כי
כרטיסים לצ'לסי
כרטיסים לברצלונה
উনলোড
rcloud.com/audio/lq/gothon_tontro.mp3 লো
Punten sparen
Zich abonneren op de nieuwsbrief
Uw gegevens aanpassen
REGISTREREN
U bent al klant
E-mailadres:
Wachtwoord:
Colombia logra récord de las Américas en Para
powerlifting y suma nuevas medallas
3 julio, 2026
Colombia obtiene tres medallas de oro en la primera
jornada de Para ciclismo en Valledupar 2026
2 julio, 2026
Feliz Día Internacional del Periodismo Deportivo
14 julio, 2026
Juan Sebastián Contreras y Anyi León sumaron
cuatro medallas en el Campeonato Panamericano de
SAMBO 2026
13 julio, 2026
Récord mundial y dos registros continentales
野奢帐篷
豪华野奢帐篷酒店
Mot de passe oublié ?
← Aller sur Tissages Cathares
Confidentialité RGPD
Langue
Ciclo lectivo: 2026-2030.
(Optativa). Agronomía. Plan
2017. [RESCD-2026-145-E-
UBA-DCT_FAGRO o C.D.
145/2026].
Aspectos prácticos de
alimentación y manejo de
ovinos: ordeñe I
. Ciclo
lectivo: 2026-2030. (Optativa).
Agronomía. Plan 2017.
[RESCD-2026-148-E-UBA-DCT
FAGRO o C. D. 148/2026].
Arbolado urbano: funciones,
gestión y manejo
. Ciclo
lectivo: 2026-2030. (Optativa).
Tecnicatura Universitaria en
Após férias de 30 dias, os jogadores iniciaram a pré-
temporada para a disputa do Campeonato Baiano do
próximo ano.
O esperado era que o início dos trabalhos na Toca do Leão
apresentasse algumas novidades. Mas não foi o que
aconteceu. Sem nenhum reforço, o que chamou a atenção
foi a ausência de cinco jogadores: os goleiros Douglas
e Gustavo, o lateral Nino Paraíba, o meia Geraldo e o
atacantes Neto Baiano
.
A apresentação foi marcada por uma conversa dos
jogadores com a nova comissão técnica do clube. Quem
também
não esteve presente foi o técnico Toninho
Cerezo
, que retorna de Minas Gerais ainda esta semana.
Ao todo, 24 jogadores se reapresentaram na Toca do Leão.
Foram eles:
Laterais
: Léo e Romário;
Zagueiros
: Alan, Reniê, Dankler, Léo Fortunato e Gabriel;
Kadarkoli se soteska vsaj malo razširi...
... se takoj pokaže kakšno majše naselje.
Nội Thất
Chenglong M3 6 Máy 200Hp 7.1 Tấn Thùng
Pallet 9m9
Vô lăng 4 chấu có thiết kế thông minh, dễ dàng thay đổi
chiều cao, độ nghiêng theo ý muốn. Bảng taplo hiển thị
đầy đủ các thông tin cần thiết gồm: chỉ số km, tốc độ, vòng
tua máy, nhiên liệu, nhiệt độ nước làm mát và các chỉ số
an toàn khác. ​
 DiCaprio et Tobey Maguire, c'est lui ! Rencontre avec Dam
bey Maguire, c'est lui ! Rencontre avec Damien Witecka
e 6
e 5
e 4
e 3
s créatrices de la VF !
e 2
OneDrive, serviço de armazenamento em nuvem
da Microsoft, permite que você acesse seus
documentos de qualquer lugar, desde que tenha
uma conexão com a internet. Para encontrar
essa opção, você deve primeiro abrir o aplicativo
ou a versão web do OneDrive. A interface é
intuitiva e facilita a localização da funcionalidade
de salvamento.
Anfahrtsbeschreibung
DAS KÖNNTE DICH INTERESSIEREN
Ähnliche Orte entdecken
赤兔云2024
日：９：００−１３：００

-------

▶ ACTIVITY
Tally up how many lines in the preceding listing contain the word "Colombia". Give nothing but the number.

▶ OUTPUT OF THE EXERCISE
2